If you’re getting more and more frustrated by your rising electricity bills, you’re not alone. The average home in the U.S. pays between $120.00 and $1,500.00 per month, meaning millions of Americans share in your frustration. But even if the rising energy costs seem to be out of your control, there are some basic steps you can take to reduce your bill each month.
The first step is to understand which home appliances and electronic devices use the largest amount of your electricity each day. There are many items throughout your home that put a huge drain on your electric energy.
As you’d imagine, your larger appliances like washers and dryers, refrigerators, freezers and dishwashers take the biggest portion of your home’s energy usage. And the more you use them, the more you drive up your electric bill.

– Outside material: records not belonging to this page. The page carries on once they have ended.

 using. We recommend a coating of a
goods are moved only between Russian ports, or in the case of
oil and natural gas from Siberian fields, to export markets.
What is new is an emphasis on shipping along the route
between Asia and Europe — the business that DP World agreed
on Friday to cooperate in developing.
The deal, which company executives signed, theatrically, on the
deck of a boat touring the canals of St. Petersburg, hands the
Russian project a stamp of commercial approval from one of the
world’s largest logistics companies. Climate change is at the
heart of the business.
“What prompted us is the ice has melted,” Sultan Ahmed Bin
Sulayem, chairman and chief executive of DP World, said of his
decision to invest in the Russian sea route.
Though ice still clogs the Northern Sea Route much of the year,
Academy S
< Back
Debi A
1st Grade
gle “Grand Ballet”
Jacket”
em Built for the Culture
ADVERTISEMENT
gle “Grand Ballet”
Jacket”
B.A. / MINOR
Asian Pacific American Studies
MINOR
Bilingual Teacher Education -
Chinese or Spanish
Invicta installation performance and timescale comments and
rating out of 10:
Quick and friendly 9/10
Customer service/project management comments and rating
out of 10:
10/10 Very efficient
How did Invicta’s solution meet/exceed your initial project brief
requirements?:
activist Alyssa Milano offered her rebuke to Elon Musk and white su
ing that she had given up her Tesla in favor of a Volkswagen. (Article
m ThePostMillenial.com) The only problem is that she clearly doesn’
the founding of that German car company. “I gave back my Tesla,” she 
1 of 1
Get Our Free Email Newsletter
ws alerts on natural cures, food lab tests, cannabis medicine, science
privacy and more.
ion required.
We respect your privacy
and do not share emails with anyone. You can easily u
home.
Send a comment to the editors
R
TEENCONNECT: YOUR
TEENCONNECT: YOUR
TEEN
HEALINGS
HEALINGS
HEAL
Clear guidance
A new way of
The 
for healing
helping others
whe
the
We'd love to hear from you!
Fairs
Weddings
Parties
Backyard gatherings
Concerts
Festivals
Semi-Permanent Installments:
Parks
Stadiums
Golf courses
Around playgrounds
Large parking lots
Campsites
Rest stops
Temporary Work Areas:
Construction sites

Here’s something else to consider: depending on the age and energy rating of your appliances and devices, you may want to replace them with new, more efficient models. As you learn what’s causing your electric bills to soar, you can begin to significantly lower them for good!
Tame Those High-Usage Items in Your Home
This may surprise you, but your home electronics are right up there with those large appliances when it comes to being an energy hog. That includes your DVR, cable box, desktop computer—even that charging station you leave plugged in for your cell phones, tablets and other electronic items.

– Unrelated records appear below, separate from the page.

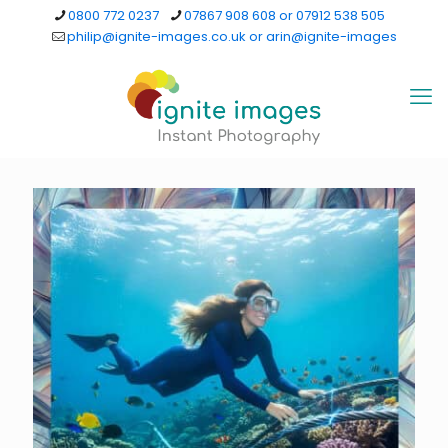
0800 772 0237
07867 908 608 or 07912 538 505
philip@ignite-images.co.uk or arin@ignite-images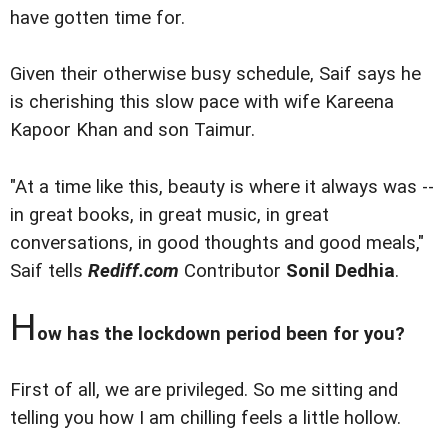
have gotten time for.
Given their otherwise busy schedule, Saif says he
is cherishing this slow pace with wife Kareena
Kapoor Khan and son Taimur.
"At a time like this, beauty is where it always was --
in great books, in great music, in great
conversations, in good thoughts and good meals,"
Saif tells
Rediff.com
Contributor
Sonil Dedhia
.
H
ow has the lockdown period been for you?
First of all, we are privileged. So me sitting and
telling you how I am chilling feels a little hollow.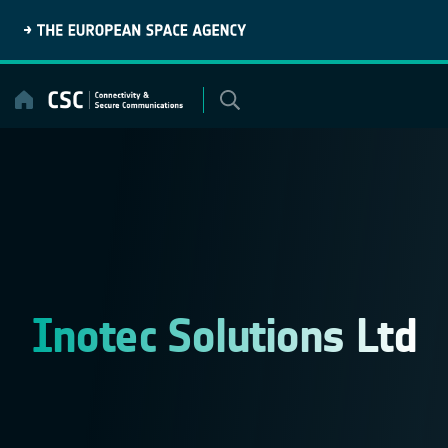
Skip
to
content
Inotec Solutions Ltd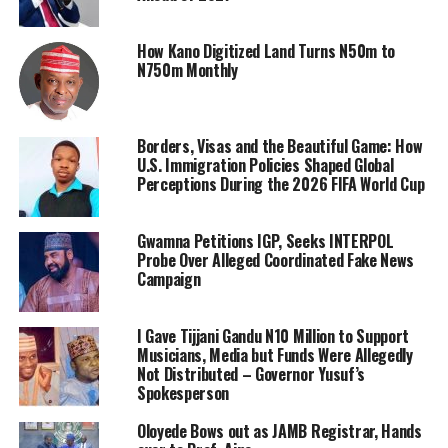
How Kano Digitized Land Turns N50m to
N750m Monthly
Borders, Visas and the Beautiful Game: How
U.S. Immigration Policies Shaped Global
Perceptions During the 2026 FIFA World Cup
Gwamna Petitions IGP, Seeks INTERPOL
Probe Over Alleged Coordinated Fake News
Campaign
I Gave Tijjani Gandu N10 Million to Support
Musicians, Media but Funds Were Allegedly
Not Distributed – Governor Yusuf’s
Spokesperson
Oloyede Bows out as JAMB Registrar, Hands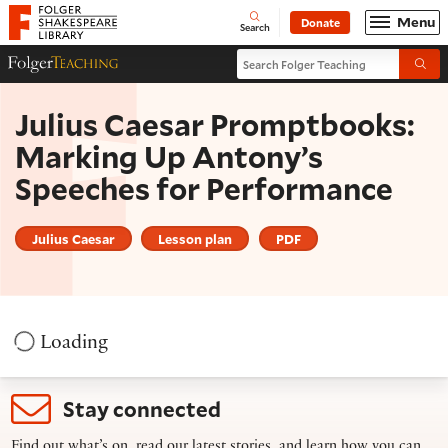
Website navigation
Menu
Donate
Open
Folger Shakespeare Library - Home
Search
Search Folger Teaching
Folger Teaching Homepage
Submi
Julius Caesar Promptbooks:
Marking Up Antony’s
Speeches for Performance
Julius Caesar
Lesson plan
PDF
Loading
Stay connected
Find out what’s on, read our latest stories, and learn how you can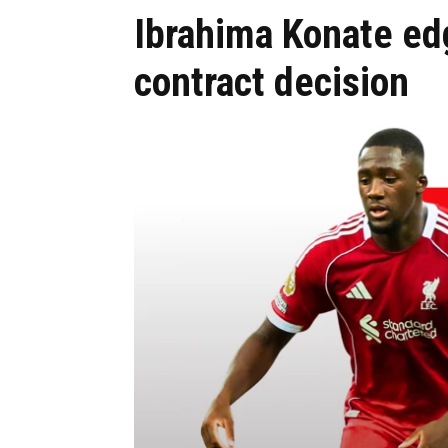
Ibrahima Konate edg
contract decision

They continue to suck up energy even when you think they’re “off.” That’s because modern electronics are always in a “standby mode” when plugged into a power source. Just look around – your DVD, DVR, microwave and kitchen appliances all have clocks that display the time. Well, they need to be connected to power in order to do so. And that uses power.
Light fixtures and their bulbs can put a big drain on your electricity, too. Outdated HVAC, water heaters, windows, doors – even insulation, all impact the drain on your home’s power and increase your electric bill.
Here Are Some Money-Saving Steps You Can Take
Now that you know what’s using the most electricity in your home, here are some basic steps you can take to gain control over your rising electric bills.
- Schedule doing your laundry one day per week, and always fill your washer to capacity. Use a drying rack for some of your clothing, but if you must run your dryer, try damp-drying some items. Just put a dry towel in with your wet clothes and put the dryer on the lowest setting. The dry towel helps absorb some of the water, making the drying time go much faster.
- Limit running your dishwasher to full loads only. Use your no-heat drying mode, or turn off the heated dry function and let your dishes air-dry.
- Upgrading your appliances, especially if they’re more than 5-10 years old, can have a huge impact on reducing your electricity bill. When replacing appliances, look for the highest Energy Star rating available. The Energy Start program began in 1997 and helps identify appliances that protect our climate through superior energy efficiency. If you own refrigerators, dishwashers, washers and dryers built before 1997, replacing them will save you a significant amount on your electric bills.
- Eliminate the drain on your power from electronic devices by connecting them to budget-friendly power strips. That way you can really be sure that when you turn them “off,” they’re off and not continually using power.
- Your savings can really add up by replacing lightbulbs. A 60-watt incandescent light bulb costs $12.92 to operate over the course of a year. By replacing that bulb with a 14 watt CFL, the cost drops to $3.01 – saving you nearly $10.00! And if you choose a more environmentally friendly 12-watt LED, your operating costs drop to an incredible $2.58! These numbers are for each bulb – so you can see how much you can save.
- Want to lower the cost of having a warm or cool home? Just be sure to perform regular maintenance and change your furnace and air conditioning filters every 6-weeks to 3-months. If your HVAC system is over 10 years old consider replacing it. Replacement may seem costly initially, but you’ll recoup your investment fairly quickly – in some cases by more than $100 a year.
- While replacing windows and doors can be a huge investment, the savings will be significant. If you can’t afford to replace them with more efficient models, you can still lower your costs. Just replace weather-stripping, purchase insulating window treatments and caulk all of those areas where heat and air-conditioning can escape.
Take Charge with Solar Energy
As you can see, making some changes to your home can have a major impact on your power costs. But if you really want control over your electric bill, going solar is your best choice. Solar energy is the most cost-effective way to power your home. Depending on where you live, going solar qualifies you for many significant money-saving incentives. In addition to a lower cost of operation, some states now offer tax incentives to homeowners switching to solar energy.